29 Basic Blocks, Flow graphs and Next-use information
Rajeswari Sridhar
After understanding the need for grouping the three-address intermediate code into basic blocks, this module will detail on the construction of basic blocks. A sequence of basic blocks represents a control flow of the program and is called as flow graphs and this module will discuss the construction of a flow graph. This module will conclude with the possible transformations in basic blocks to optimize the three-address code.
29.1 Basic Blocks and Flow graphs
A basic block is a sequence of consecutive instructions with exactly one entry point and one exit point. The exit points may be more than one if we consider branch instructions. A control flow graph (CFG) is a directed graph with basic blocks Bi as vertices and with edges Bi®Bj if and only if Bj can be executed immediately after Bi. The algorithm for basic block construction was detailed in the previous module and is given below for a quick reference.
Input: A sequence of three-address statements
Output: A list of basic blocks with each three-address statement in exactly one block
1. Determine the set of leaders, the first statements of basic blocks
a) The first statement is the leader
b) Any statement that is the target of a goto is a leader
c) Any statement that immediately follows a goto is a leader
2. For each leader, statements up to its but basic not block including consist the ofnextthe leader leader or andtheall end of the programUsing the algorithm for basic block construction let us try an example.

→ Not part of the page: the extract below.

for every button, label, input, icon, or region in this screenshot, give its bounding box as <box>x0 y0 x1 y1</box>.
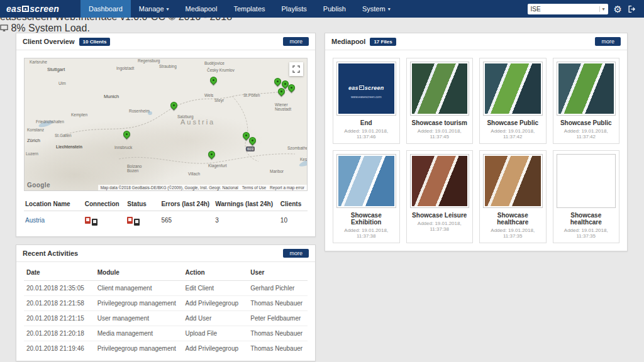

Consider the following high level program in Pascal language. Let us try constructing the basic blocks and flow graph of the same.
Begin
prod := 0
i := 1;
do begin
prod : = prod + a[i] * b[i];
i = i +1;
end
while i< = 20
end
The following is the three-address code generated for the above sequence of instructions using the semantic rules discussed in the previous modules.
- prod := 0
- i := 1
- t1 := 4 * i
- t2 := a[t1]
- t3 := 4 * i
- t4 := b [t3]
- t5 := t2 *t4
- t6 := prod + t5
- prod := t6
- t7 := i+1
- i := t7
- If i<= 20 goto (3)
The code is a do-while loop. The first two statements in the high- level program initializes two variables and the same is retained in the three-address code as well. The first statement in the body of the do-while loop, multiplies two array values and adds it with another variable. This is done in lines 3 to 9 of the three-address code based on the semantic rules for array access. The second statement of the do-while block increments the index variable ‘i’ and this is done in lines 10 to 11. Finally line 12 is the three-address code corresponding to the high- level while statement, which checks for end of iteration and branch accordingly.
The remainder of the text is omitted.